■ Your instructions
Where in the records does the word "Lesson" occur? Copy each line in which it does.

■ Entries shown
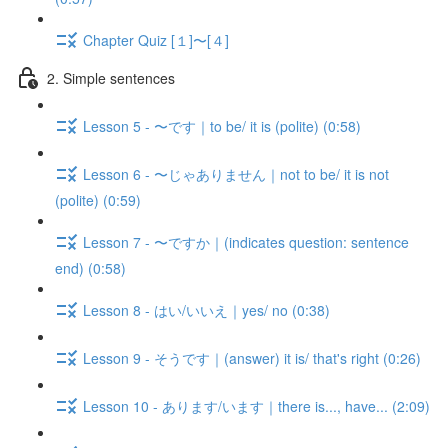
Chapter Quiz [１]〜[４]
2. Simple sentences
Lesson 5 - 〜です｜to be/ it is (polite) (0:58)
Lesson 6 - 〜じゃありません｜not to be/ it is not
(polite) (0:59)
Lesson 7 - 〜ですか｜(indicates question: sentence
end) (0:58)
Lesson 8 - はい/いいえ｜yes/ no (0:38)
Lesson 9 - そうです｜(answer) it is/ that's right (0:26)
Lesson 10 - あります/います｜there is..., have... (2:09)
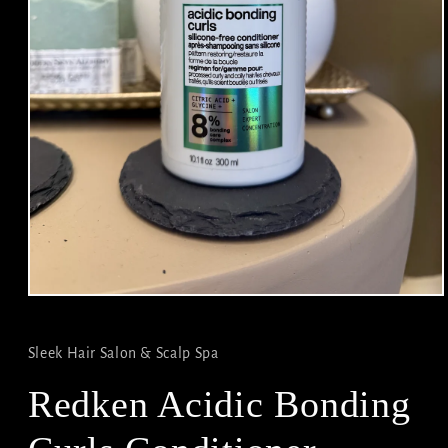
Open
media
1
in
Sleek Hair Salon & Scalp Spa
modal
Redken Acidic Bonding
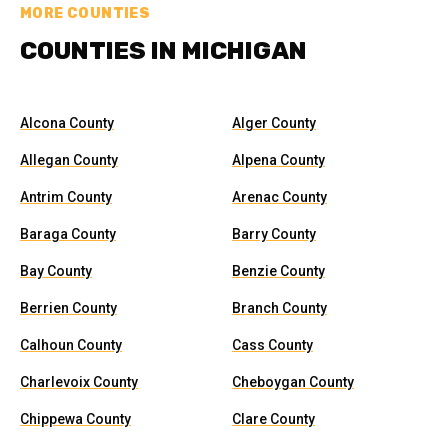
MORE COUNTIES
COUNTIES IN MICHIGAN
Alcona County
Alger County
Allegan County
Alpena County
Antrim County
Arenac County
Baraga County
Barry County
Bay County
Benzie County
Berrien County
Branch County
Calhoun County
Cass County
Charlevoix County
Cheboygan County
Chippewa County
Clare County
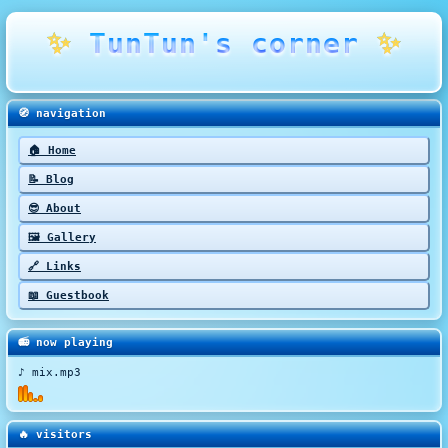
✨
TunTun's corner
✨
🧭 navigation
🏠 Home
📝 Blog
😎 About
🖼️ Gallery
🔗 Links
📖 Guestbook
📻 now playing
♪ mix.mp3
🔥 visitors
---
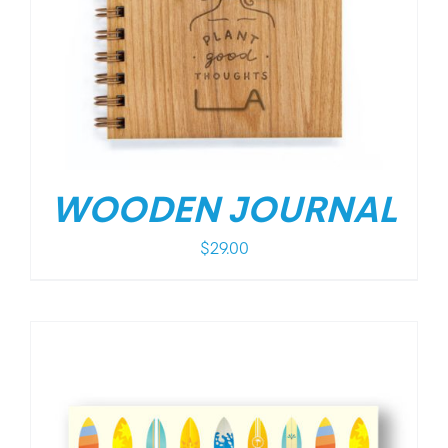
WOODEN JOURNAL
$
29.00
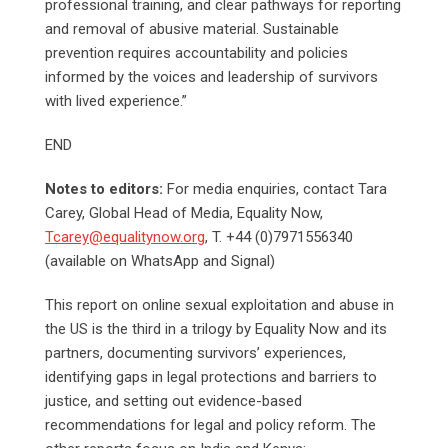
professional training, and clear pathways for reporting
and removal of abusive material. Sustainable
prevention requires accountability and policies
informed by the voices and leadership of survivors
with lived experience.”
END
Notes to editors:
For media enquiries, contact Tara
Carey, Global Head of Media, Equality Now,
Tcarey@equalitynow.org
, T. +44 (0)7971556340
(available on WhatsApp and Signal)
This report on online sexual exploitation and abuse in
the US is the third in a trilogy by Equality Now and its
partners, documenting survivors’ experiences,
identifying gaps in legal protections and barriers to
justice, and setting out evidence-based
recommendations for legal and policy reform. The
--
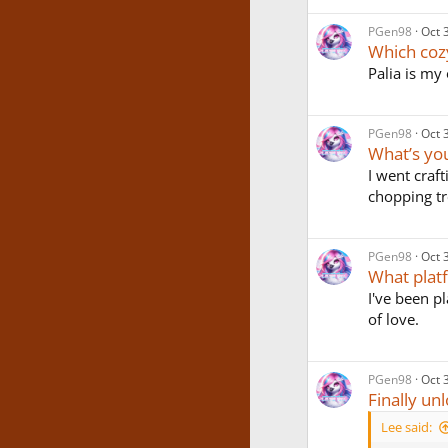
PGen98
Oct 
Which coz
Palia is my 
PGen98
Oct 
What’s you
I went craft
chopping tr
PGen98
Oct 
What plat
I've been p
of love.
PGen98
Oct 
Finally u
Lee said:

■ Solution to the problem
Lesson 5 - 〜です｜to be/ it is (polite) (0:58)
Lesson 6 - 〜じゃありません｜not to be/ it is not
Lesson 7 - 〜ですか｜(indicates question: sentence
Lesson 8 - はい/いいえ｜yes/ no (0:38)
Lesson 9 - そうです｜(answer) it is/ that's right (0:26)
Lesson 10 - あります/います｜there is..., have... (2:09)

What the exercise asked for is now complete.